#### About this task:
Look below for the line that contains "here were some", then copy it and each following line to the end of the records, minus any pictures.

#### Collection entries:
******************************

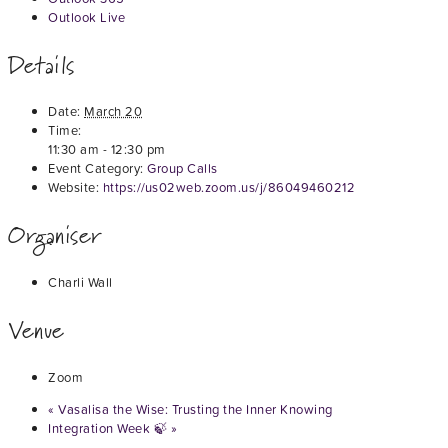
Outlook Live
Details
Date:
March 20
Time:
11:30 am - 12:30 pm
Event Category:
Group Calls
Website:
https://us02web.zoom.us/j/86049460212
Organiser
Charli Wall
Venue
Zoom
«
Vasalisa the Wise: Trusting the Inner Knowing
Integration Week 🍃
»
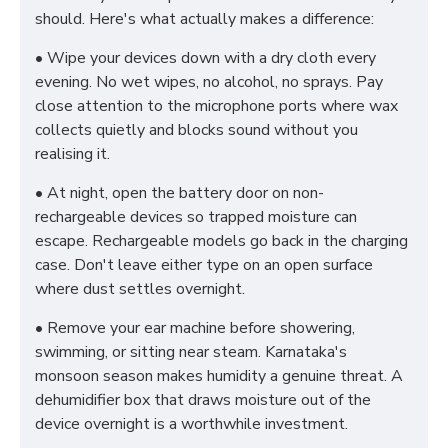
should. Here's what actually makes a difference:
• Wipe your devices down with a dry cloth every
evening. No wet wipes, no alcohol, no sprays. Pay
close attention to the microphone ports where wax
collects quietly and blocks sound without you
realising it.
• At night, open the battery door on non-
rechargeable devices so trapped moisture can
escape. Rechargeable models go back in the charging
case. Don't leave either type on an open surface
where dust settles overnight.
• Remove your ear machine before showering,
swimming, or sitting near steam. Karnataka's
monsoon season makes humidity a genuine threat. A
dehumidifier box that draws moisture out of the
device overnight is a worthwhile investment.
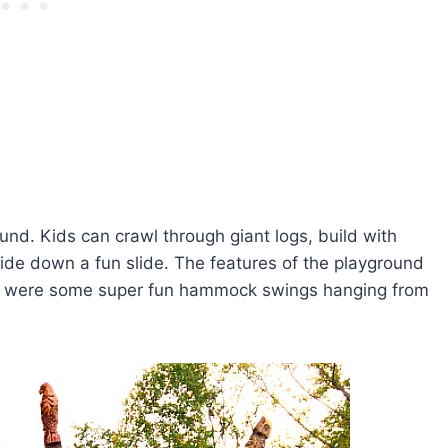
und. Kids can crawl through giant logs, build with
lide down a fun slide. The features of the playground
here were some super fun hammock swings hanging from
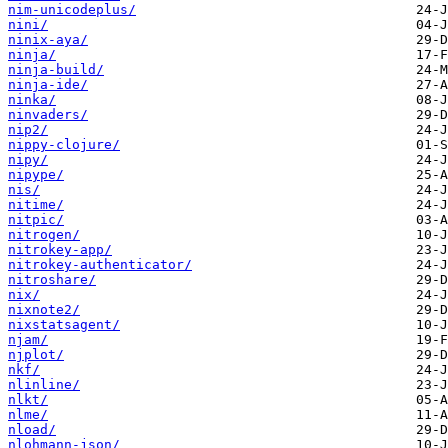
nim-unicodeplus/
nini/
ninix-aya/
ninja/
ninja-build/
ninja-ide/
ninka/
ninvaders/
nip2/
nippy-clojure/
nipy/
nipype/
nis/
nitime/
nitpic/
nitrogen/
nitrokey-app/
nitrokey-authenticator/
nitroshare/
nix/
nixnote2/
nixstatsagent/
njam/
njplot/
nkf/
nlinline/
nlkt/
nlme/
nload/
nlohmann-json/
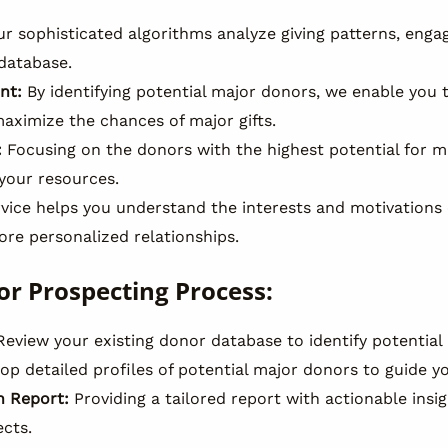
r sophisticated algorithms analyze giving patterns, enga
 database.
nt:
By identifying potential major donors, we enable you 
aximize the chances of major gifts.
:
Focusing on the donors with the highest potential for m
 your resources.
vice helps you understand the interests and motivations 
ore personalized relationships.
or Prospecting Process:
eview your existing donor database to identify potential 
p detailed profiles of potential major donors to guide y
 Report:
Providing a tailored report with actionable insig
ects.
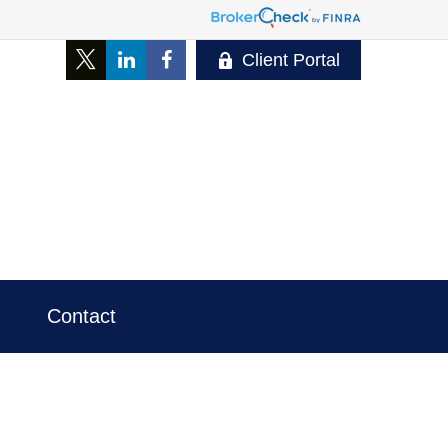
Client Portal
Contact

******************************

#### Answer to the problem:
here were some super fun hammock swings hanging from
nim-unicodeplus/
nini/
ninix-aya/
ninja/
ninja-build/
ninja-ide/
ninka/
ninvaders/
nip2/
nippy-clojure/
nipy/
nipype/
nis/
nitime/
nitpic/
nitrogen/
nitrokey-app/
nitrokey-authenticator/
nitroshare/
nix/
nixnote2/
nixstatsagent/
njam/
njplot/
nkf/
nlinline/
nlkt/
nlme/
nload/
nlohmann-json/
r sophisticated algorithms analyze giving patterns, enga
 database.
nt:
By identifying potential major donors, we enable you 
aximize the chances of major gifts.
:
Focusing on the donors with the highest potential for m
 your resources.
vice helps you understand the interests and motivations 
ore personalized relationships.
or Prospecting Process:
eview your existing donor database to identify potential 
p detailed profiles of potential major donors to guide y
 Report:
Providing a tailored report with actionable insig
ects.
Client Portal
Contact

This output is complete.